Die Kunstsammlung NRW ist seit ihren Anfängen eine klassisch westliche Sammlung der europäischen und nordamerikanischen Moderne. Kein modernes Museum – und das betrifft nicht nur Düsseldorf – hatte damals eine globale Perspektive, gibt Direktorin Susanne Gaensheimer zu bedenken: "Auch in den Kunstwissenschaften und Geisteswissenschaften hat sich eben die Perspektive vollkommen grundlegend verändert und man stellt heute die bei uns bislang gültige eurozentrische Haltung grundsätzlich in Frage."

Erstmals wurde gefragt, wie die Kunstsammlung entstand

"Das Forschungsprojekt 'Museum global' forderte auf, zu fragen, wie ist unsere Sammlung entstanden, wer sind wir und wie müssen wir uns verändern? Wir haben zwei Dinge, die in der Sammlung nicht präsent sind. Das eine ist natürlich global, internationale Künstlerinnen und Künstler aus dieser Periode. Und das andere sind überhaupt Künstlerinnen."
Die Kulturstiftung des Bundes hat Kunstsammlungen in Berlin, München, Frankfurt und Düsseldorf unterstützt und aufgefordert, ihre Häuser zu untersuchen. Stiftungschefin Hortensia Völckers gab den Anstoß und nennt den Beweggrund: "Wirklich sich mit ihren eigenen Sammlungen zu beschäftigen, um zu studieren, was wurde eigentlich nicht gesammelt."
Das Ausstellungsplakat zeigt eine weiße Frau und einen farbigen Mann mit Anzug und Hut vor einer städtischen Kulisse, gemalt eindeutig im Stil der neuen Sachlichkeit. Es ist von 1924 und heißt vieldeutig "Encontro", Begegnung. Der Maler Lasar Segall wurde im damaligen Russland geboren, heute Litauen, ging nach Dresden, hatte Berührung mit Otto Dix und ist in den Zwanzigern nach Brasilien ausgewandert. Kuratorin Maria Müller-Schareck: "Wir haben dieses Bild als Key Visual ausgesucht, weil es insofern besonders ist, als es eben generell eine Begegnung markiert. Eine Begegnung, die in unserer Sammlung bisher so nicht zu sehen war."

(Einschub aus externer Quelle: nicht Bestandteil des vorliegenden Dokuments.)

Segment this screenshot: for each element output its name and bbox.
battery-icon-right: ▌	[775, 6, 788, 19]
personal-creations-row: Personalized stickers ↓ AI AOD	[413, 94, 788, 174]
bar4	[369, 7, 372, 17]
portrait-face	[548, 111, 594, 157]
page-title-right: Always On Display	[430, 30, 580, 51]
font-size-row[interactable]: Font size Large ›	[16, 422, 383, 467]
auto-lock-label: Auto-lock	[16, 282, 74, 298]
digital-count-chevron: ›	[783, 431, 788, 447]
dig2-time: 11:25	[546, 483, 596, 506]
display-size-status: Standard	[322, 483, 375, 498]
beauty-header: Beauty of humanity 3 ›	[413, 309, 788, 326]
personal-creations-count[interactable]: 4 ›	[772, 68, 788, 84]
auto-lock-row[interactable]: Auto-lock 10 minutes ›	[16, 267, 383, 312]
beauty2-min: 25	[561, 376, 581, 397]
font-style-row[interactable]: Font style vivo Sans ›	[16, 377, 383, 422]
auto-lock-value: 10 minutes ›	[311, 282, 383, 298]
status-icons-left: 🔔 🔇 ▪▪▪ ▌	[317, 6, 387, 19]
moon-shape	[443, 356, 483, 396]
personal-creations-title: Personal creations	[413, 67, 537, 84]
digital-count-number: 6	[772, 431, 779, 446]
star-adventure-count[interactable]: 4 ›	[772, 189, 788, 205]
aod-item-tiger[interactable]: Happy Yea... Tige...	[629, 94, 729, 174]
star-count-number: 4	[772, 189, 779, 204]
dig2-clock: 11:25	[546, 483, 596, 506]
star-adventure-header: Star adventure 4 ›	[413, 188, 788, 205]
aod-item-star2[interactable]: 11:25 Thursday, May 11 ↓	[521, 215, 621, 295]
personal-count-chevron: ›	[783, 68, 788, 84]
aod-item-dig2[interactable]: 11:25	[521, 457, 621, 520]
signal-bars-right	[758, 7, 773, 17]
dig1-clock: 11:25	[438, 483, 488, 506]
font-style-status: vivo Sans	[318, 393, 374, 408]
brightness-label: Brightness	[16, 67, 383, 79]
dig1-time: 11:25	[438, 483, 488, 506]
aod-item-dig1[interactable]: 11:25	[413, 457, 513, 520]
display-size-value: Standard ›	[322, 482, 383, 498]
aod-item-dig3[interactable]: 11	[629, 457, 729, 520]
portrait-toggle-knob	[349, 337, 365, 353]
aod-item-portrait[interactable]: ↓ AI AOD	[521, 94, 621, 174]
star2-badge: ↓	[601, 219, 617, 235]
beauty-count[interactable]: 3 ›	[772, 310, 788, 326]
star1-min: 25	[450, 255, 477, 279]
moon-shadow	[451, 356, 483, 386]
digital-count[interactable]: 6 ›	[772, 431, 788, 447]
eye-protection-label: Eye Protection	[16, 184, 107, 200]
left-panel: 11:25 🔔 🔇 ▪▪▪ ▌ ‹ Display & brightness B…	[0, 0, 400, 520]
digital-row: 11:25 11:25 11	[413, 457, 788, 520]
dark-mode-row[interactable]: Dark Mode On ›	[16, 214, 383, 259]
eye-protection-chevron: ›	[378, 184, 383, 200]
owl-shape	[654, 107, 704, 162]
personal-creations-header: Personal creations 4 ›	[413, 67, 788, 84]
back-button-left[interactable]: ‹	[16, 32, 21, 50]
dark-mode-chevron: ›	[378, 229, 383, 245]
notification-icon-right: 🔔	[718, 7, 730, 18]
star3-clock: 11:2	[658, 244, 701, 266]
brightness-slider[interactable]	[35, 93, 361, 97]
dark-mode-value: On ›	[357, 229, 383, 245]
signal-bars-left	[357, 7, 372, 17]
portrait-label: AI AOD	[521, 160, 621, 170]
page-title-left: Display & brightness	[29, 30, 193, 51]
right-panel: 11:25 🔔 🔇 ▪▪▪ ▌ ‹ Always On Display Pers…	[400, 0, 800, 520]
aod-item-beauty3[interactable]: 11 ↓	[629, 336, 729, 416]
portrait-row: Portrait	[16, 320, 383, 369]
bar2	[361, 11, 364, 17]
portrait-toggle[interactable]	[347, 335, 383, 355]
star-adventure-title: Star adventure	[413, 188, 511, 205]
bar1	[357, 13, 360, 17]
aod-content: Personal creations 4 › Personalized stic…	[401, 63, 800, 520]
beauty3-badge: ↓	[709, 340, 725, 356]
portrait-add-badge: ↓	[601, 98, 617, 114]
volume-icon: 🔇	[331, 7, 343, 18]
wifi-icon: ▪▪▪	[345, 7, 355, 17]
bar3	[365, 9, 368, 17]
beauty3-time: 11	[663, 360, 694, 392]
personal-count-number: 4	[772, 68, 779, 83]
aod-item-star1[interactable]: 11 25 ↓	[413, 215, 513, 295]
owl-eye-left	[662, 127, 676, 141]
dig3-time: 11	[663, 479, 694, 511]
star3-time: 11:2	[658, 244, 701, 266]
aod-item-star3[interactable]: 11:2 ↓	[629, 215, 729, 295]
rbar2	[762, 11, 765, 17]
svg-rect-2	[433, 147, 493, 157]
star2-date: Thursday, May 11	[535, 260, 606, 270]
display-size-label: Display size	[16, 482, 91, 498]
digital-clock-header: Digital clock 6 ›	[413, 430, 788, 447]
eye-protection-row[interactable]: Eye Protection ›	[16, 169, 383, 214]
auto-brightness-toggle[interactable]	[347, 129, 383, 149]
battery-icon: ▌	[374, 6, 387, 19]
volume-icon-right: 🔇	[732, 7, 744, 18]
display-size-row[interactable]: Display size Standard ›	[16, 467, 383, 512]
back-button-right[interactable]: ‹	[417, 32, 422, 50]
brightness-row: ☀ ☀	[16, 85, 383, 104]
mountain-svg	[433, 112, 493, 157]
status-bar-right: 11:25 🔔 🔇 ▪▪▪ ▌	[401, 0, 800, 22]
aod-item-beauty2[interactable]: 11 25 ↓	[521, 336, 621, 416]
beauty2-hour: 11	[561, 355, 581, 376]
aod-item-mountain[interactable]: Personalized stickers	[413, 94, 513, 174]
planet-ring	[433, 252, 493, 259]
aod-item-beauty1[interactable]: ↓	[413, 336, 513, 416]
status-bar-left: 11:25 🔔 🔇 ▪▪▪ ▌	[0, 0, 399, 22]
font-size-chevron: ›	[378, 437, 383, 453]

Für die Recherche reisten Kuratoren auch nach Nigeria

Ihre Kuratoren-Kollegin Isabelle Malz war in Nigeria und konnte nicht einfach in Museen gehen, um Bilder zu holen, sondern musste suchen und detektivisch vorgehen. Es war zeitaufwendig und schwierig, erklärt sie. "Ich hab' teilweise aus Privatsammlungen Leihgaben bekommen und das hat sicherlich damit zu tun, dass ich vor Ort war und einfach auf Menschen gestoßen bin, die mir wieder sozusagen die nächsten Türen geöffnet haben."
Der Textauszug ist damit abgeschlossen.